The Map function simply creates an array of the id's of all documents that match the query. Map函数只是创建一个与查询匹配的所有文档ID的数组。 In my case I tested this with approximately 30,000 out of the 50,000 possible documents. 就我而言，我用50,000个可能的文档中的大约30,000个进行了测试。

The Reduce function simply picks a random integer between 0 and the number of items (-1) in the array, and then returns that _id from the array. Reduce函数仅选择一个介于0和数组中项数（-1）之间的随机整数，然后从数组中返回该_id 。

400ms sounds like a long time, and it really is, if you had fifty million records instead of fifty thousand, this may increase the overhead to the point where it becomes unusable in multi-user situations. 400ms听起来很长一段时间，实际上，如果您有五千万条记录而不是五万条记录，这可能会将开销增加到在多用户情况下变得无法使用的程度。

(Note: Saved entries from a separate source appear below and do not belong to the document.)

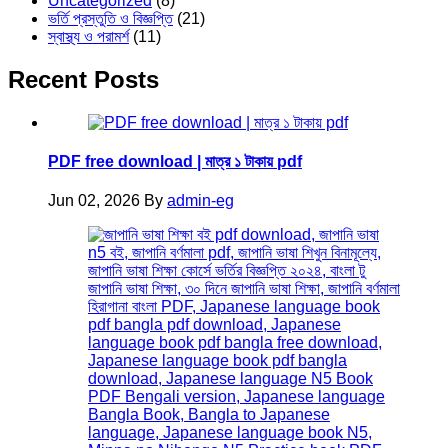
Uncategorized
(8)
ভর্তি প্রস্তুতি ও বিজ্ঞপ্তি
(21)
স্বাস্থ্য ও পরামর্শ
(11)
Recent Posts
PDF free download | মাত্র ১ টাকায় pdf
Jun 02, 2026
By
admin-eg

There is an open issue for MongoDB to include this feature in the core... https://jira.mongodb.org/browse/SERVER-533 MongoDB在核心中包含此功能存在一个未解决的问题... https://jira.mongodb.org/browse/SERVER-533

If this "random" selection was built into an index-lookup instead of collecting ids into an array and then selecting one, this would help incredibly. 如果将这种“随机”选择内置到索引查找中，而不是将id收集到一个数组中然后选择一个，那么这将非常有用。 (go vote it up!) （去投票吧！）